Published Fri, Nov 2, 2012 2:52 pm
At the beginning of the season, few people would have picked the Maysville Panthers to win nine football games and be in the playoffs. Post-season hopes seemed to be a dream for their football team, but they have become reality as the Panthers travel to Steubenville Saturday night to play in their school’s first ever playoff game.
“We’ve taken the attitude that people didn’t expect us to be here to begin with,” Maysville head coach Craig Clarke said. “So nobody’s expecting us to win and we’re going to just keep proving people wrong.”

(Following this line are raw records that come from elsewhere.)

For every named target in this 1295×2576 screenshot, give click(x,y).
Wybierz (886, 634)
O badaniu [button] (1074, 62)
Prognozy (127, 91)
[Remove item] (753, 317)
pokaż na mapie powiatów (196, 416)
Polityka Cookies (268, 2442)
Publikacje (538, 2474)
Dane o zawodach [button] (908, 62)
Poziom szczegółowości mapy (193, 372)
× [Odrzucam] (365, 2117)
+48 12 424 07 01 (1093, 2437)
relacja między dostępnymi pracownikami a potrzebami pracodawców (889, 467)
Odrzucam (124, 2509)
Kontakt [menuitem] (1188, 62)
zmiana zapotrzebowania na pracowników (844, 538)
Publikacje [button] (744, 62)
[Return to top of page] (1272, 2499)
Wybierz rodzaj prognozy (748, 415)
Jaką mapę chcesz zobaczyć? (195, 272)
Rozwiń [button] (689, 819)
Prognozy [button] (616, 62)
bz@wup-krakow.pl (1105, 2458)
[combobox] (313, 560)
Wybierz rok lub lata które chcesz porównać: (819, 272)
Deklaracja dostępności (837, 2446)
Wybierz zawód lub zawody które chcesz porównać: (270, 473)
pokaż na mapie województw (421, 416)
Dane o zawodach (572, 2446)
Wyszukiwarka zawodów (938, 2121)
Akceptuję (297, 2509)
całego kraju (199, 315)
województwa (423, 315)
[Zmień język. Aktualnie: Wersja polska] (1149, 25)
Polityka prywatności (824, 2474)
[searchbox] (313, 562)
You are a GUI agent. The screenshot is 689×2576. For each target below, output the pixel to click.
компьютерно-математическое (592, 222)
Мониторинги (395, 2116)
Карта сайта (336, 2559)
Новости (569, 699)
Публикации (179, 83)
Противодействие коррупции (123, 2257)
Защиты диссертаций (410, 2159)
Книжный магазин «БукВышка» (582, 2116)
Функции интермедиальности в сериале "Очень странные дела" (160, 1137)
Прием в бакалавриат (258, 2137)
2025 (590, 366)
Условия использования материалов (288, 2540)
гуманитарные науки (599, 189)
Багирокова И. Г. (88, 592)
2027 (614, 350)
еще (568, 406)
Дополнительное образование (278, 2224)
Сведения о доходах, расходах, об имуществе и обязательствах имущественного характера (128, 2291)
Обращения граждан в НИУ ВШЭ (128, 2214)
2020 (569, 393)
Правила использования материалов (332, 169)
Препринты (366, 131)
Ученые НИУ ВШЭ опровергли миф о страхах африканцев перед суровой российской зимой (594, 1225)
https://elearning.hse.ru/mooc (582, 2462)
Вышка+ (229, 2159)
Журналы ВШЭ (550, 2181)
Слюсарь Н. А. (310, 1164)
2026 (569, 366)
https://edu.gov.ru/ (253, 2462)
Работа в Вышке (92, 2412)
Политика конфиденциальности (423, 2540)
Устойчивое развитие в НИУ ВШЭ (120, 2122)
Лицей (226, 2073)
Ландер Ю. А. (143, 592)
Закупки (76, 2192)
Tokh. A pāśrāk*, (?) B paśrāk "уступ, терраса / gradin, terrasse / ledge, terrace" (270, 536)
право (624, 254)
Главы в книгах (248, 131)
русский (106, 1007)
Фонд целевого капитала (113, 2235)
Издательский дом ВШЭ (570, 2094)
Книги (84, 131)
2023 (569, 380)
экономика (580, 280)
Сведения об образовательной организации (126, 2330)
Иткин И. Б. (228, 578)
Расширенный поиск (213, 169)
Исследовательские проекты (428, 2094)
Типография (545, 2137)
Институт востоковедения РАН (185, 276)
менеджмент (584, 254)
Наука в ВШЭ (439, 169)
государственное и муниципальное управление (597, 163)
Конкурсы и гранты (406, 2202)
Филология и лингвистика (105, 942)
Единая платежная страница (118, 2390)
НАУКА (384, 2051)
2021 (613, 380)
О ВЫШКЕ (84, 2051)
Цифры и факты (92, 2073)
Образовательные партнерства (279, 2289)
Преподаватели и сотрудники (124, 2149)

The Panthers have the underdog mindset and rightfully so. The Steubenville Big Red are no stranger to success as they are 46-21 all-time in the playoffs and have won three state titles.
“Tradition wise they’ve been there before and it’s a great environment,” said Clarke. “It’s going to be a big challenge for us.”
One of the biggest challenges facing the Panthers is stopping the potent run game of the Big Red. Led by their bruiser Dashon Redman, Steubenville averages 214 rushing yards per game.
“They like to pound the ball at you with their big running back and they line up with two tight-ends,” Clarke said. “They pull a lot of guards and tackles and they like to control the ball.”
Maysville’s offense is not to be eclipsed by the hype of the Big Red’s ground game. Jordan Hayes, Eli Chambers, and C.J. Harris all have the ability to break off a big play and score for the Panthers.
“We’ve got many different weapons and we try to keep people guessing,” Clarke said. “That’s what we’re going to have to do because their defense is pretty good.”
To add to an already talented defense, playing on the road is never an easy task—especially when you’re playing at a stadium nicknamed “Death Valley” which is home to a fire-breathing horse.
“Anytime you’re on the road in the playoffs it’s tough and when you go to Steubenville it’s even tougher,” Clarke said.
But the Panthers aren’t intimidated heading to Steubenville.
“Regardless, they have a 100-yard field, I think they wear helmets, and they put on uniforms like we do too,” Clarke said. “The stands and the fans don’t play the game so we don’t worry about that.”